_Instructions to follow_
Copy out each line of the listing below where the string "Stock" appears.

_Dataset entries_
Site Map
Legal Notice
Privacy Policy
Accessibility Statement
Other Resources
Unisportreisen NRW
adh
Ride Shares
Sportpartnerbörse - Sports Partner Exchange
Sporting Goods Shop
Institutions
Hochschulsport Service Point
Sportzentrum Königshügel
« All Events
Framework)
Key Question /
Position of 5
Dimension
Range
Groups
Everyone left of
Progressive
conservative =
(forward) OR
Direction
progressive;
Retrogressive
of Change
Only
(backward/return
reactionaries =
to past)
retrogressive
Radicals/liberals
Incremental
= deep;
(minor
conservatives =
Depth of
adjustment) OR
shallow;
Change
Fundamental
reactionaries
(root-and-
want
---
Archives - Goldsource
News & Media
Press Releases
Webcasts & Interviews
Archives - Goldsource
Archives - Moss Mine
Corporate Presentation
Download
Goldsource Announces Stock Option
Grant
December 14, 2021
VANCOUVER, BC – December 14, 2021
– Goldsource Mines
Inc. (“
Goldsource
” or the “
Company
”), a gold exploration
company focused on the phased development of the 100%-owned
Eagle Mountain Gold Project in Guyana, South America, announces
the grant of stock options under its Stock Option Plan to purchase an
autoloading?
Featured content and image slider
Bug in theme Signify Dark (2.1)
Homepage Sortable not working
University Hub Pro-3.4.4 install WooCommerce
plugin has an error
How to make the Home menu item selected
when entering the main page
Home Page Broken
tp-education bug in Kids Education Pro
--
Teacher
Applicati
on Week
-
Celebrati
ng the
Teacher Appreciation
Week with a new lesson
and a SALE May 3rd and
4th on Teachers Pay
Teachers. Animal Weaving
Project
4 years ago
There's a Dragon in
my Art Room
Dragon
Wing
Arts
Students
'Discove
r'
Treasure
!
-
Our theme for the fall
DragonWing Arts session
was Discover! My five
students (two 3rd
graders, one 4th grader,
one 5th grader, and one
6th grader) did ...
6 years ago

_Completed task_
Goldsource Announces Stock Option
the grant of stock options under its Stock Option Plan to purchase an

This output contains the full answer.